[Assignment]
Print each entry in full, word for word, with no pictures in the result.

[Material supplied Boundary: Start]

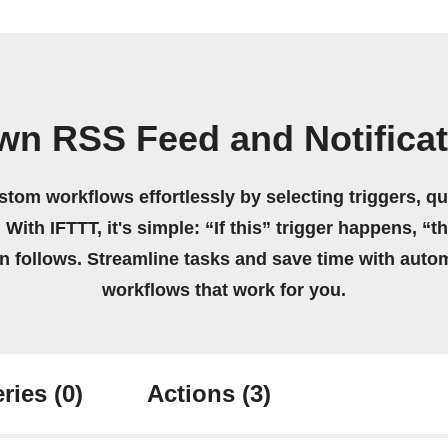
wn RSS Feed and Notifica
stom workflows effortlessly by selecting triggers, qu
 With IFTTT, it's simple: “If this” trigger happens, “t
on follows. Streamline tasks and save time with auto
workflows that work for you.
ries
(0)
Actions
(3)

[Material supplied Boundary: End]

[Exercise solution]
wn RSS Feed and Notifica
stom workflows effortlessly by selecting triggers, qu
 With IFTTT, it's simple: “If this” trigger happens, “t
on follows. Streamline tasks and save time with auto
workflows that work for you.
ries
(0)
Actions
(3)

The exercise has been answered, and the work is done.